Square off the archways, replace the parquet, and other updates for a dated Prospect Park South prewar

Architect Carlos M. Rodríguez Infanzón would replace the outdated parquet with a more current wide-plank wood floor. StreetEasy

Share this Article

This Prospect Park South one bedroom, 1701 Albemarle Rd., #F1, is “spacious, has nice light, and is in generally good shape,” says architect Carlos M. Rodríguez Infanzón of Manhattan’s Rodríguez Studio Architecture. But the unit could definitely use some updating. “The fixtures in the bathroom and the kitchen are very dated,” he says. The co-op is on the market for $549,000.

In this week’s Reno Ready, Rodríguez Infanzón explains how he’d modernize this apartment, including opening up the kitchen and squaring off the rounded archways, to modernize this prewar style.

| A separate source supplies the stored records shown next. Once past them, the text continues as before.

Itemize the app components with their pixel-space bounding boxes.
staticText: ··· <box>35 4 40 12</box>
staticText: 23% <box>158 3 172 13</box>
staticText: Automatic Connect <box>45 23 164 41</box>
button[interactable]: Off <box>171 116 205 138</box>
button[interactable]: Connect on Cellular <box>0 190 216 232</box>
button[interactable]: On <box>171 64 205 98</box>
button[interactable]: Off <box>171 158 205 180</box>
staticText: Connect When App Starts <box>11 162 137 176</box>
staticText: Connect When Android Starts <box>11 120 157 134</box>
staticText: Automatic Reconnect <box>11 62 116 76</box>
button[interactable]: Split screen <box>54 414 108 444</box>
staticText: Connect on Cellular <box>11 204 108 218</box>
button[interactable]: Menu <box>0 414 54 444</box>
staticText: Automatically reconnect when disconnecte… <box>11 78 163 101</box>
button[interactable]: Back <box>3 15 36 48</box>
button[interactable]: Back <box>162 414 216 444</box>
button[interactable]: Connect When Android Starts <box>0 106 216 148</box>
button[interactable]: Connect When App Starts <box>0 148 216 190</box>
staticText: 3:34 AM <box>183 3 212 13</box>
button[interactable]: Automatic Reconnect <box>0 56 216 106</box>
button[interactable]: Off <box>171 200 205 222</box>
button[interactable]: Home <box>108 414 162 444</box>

Square the arches in the living room

Archways: There are a few arched openings throughout this apartment—one just inside the front door, one leading to the bedroom/bathroom area, and one leading to the living room itself—but Rodríguez Infanzón isn’t a fan. He’d square them off to essentially “get rid of them” and make them more open to the ceiling. This should cost a few thousand dollars.

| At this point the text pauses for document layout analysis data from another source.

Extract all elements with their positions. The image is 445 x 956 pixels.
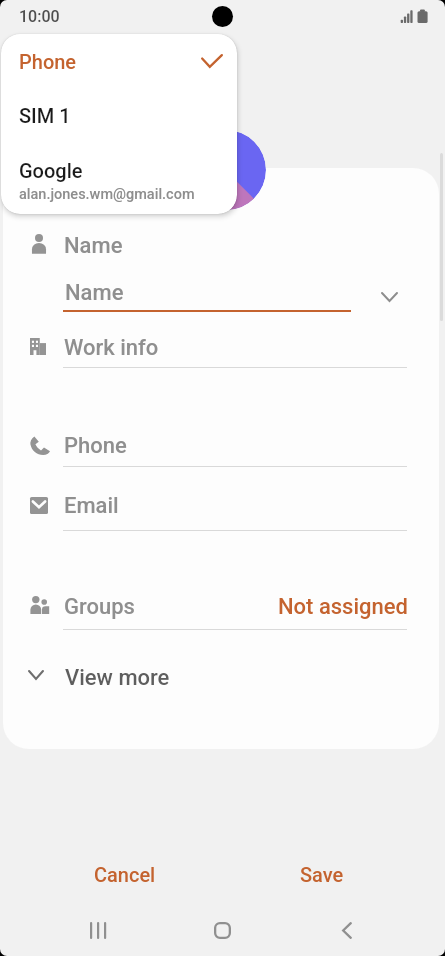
button[interactable]	[18, 485, 410, 529]
button[interactable]	[1, 38, 237, 84]
button[interactable]: Save	[259, 853, 384, 893]
staticText: 10:00	[19, 7, 60, 26]
staticText: Groups	[64, 594, 135, 620]
staticText: Name	[65, 280, 124, 306]
staticText: Cancel	[94, 863, 156, 886]
button[interactable]	[1, 92, 237, 140]
staticText: View more	[65, 665, 170, 691]
button[interactable]	[18, 327, 410, 371]
staticText: Phone	[64, 433, 127, 459]
button[interactable]: Expand name fields	[368, 275, 408, 315]
button[interactable]	[18, 660, 228, 698]
staticText: Work info	[64, 335, 159, 361]
button[interactable]	[18, 586, 410, 630]
staticText: Name	[64, 233, 123, 259]
staticText: SIM 1	[19, 104, 71, 127]
staticText: alan.jones.wm@gmail.com	[19, 186, 195, 203]
staticText: Save	[300, 863, 344, 886]
button[interactable]: Home	[182, 908, 262, 953]
button[interactable]: Recent apps	[58, 908, 138, 953]
button[interactable]	[1, 146, 237, 214]
button[interactable]: Cancel	[62, 853, 187, 893]
staticText: Phone	[19, 50, 77, 73]
button[interactable]: Back	[307, 908, 387, 953]
staticText: Not assigned	[278, 594, 408, 620]
staticText: Google	[19, 159, 83, 182]
button[interactable]	[18, 425, 410, 469]
staticText: Email	[64, 493, 119, 519]
button[interactable]: Contact photo	[186, 130, 266, 210]
button[interactable]	[18, 228, 218, 266]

Floors: Rodríguez Infanzón would replace the outdated parquet with a more current wide-plank wood floor. He would choose a light shade for brightness, he says. These should cost between $15 and $17 per square foot.

Baseboards: The baseboards in the apartment are “old and have tons of layers of paint,” he says. He’d swap them out for new ones that’ll modernize things throughout the unit. New baseboards for the whole apartment should cost between $4,000 and $5,000.

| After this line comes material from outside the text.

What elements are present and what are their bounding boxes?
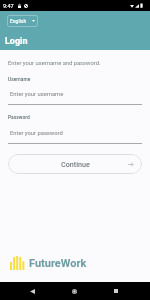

Window treatments: If the apartment’s new occupant would like to put something up—not everyone feels that it’s necessary in a living area—Rodríguez Infanzón feels that curtains could work for a more traditional look. Roller shades could be a modern solution. Prices for Ripple Fold Drapery start at $486 at The Shade Store. Prices for basic solar shades start at $230, also at The Shade Store.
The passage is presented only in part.